Это была Малини, я не сомневался – она вернулась домой, закончив работать над диссертацией в Италии, вернулась, чтобы быть с Николасом. Девушка, с которой он учился в Курто. Та, в чьем доме он так беззаботно жил. Та, что писала ему письма. Та, чей автопортрет стоял у него на столе.
Я хочу тебя во мне.
Я сдержался и не подошел ближе, побоявшись ее разбудить. Вышел назад в коридор, прошел мимо пустых гостевых комнат в главную спальню. Николас только что вышел из душа. Его волосы, влажные и волнистые, безвольно прилипли к лицу и шее, капли стекали по обнаженной спине и груди. Он обернул вокруг талии полотенце, ненадежно заправил сбоку. Без очков он выглядел моложе, его глаза блестели серо-голубым.
– А я думал, когда ты уже явишься, – он встал у окна, свет блестел на его коже. За одно лето в Дели он загорел до черноты. Я сел на край кровати, не зная, как быть дальше. – Как прошли занятия?
– Нормально, – я не стал вдаваться в подробности, как обычно.
– Было что-то интересное?
– Да так… «Геронтион» Элиота[42].
– А, наш любимый ультраконсервативный антисемит, – он улыбнулся. Его губы были мягкими и круглыми, вода омолодила его, освежила.
В другой день я, пожалуй, начал бы в шутку защищать поэта, но не в этот.

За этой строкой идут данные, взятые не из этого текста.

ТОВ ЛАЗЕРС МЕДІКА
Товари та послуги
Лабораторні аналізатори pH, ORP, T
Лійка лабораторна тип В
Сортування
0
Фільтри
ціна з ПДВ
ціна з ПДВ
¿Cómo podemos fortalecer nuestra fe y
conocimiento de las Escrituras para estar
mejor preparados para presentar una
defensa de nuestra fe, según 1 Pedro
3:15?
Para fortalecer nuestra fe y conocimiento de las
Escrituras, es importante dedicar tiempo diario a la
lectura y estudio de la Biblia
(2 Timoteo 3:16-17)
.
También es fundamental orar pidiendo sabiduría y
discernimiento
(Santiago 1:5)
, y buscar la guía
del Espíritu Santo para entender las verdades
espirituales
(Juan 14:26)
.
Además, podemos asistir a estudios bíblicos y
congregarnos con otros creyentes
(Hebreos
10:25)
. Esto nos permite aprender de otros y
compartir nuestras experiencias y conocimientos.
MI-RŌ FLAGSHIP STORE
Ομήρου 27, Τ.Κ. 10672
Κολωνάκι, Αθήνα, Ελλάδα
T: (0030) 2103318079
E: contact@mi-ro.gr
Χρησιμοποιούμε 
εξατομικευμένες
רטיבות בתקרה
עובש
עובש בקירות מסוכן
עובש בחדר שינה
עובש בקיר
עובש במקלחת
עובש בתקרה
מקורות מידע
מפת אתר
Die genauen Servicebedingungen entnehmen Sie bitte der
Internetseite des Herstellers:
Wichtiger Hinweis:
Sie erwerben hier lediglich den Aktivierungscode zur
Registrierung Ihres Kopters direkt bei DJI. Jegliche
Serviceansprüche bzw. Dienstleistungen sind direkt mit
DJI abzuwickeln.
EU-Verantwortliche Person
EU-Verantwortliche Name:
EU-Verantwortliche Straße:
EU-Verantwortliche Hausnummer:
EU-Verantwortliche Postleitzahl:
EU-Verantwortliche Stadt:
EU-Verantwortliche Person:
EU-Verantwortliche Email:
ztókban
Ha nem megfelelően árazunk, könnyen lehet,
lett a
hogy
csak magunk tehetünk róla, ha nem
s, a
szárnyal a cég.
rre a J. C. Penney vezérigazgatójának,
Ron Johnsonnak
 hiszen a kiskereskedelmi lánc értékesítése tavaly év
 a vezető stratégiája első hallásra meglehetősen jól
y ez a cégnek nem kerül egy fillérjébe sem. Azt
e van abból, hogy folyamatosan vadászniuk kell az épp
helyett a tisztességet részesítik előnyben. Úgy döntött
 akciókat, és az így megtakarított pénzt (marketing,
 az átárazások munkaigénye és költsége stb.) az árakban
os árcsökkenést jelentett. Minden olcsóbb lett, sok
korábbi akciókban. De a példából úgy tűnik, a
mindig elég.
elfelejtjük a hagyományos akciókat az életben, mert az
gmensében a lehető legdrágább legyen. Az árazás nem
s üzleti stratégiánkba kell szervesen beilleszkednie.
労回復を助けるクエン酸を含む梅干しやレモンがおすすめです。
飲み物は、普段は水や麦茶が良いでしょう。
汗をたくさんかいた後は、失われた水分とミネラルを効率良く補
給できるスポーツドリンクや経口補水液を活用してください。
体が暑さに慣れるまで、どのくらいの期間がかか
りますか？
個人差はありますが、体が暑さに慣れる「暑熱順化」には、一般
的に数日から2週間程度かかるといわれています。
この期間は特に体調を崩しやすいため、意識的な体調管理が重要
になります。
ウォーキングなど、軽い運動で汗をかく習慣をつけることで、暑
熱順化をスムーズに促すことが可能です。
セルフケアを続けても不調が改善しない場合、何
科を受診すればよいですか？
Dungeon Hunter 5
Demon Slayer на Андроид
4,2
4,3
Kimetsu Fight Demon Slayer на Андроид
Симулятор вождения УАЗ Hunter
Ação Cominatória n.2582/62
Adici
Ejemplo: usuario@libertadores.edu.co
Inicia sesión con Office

– Там, на веранде… кто-то.
Он стащил с бедер полотенце, вытер им волосы.
– А, значит, вы уже встретились, – его слова потонули в шуршащей возне ткани и рук.
– Кто? Кто она?
Николаса, казалось, рассмешила серьезность моего голоса.
– Моя сестра, – он набросил рубашку песочного цвета, она облаком поднялась над ним, скользнула по рукам, по голове. – Ну, сводная сестра. После того как родители развелись, мать снова вышла замуж и родила дочь.
– Мне так жаль… ну, что они развелись, – я был совершенно обескуражен. Как будто обнаружил непрочитанную главу книги, картину, спрятанную в другой картине. Почему Николас никогда об этом не говорил?
– Это так мило… спасибо, – он рассмеялся. – Но они всего лишь развелись, не умерли же.
Зеркало на шкафу отражало нас и зеркало, висевшее за нами, на стене, создавая бесконечный тоннель образов. Грубо ли было спросить, сколько она здесь пробудет? Наверное, да. Но я мог спросить, когда она приехала.
– Сегодня утром, – он взял очки с комода. – Думаю, она спит. Ей, наверное, очень плохо – такая смена часового пояса.
– Чем она занимается?
– Майра – музыкант. Не волнуйся, – добавил Николас, игриво бросив в меня полотенце, – она тебе понравится.
– На чем она играет?
– На скрипке… нет, на виоле, – он несколькими быстрыми движениями расчесал волосы. Сел на кровать, ближе ко мне. – Чем меньше она узнает о нас, тем лучше. Во всяком случае, сейчас, – в его семье, объяснил он, это не обсуждалось. Он наклонился и погладил мою руку. – И мне так будет легче, – его глаза за стеклом сменили цвет, стали оттенка серых перьев.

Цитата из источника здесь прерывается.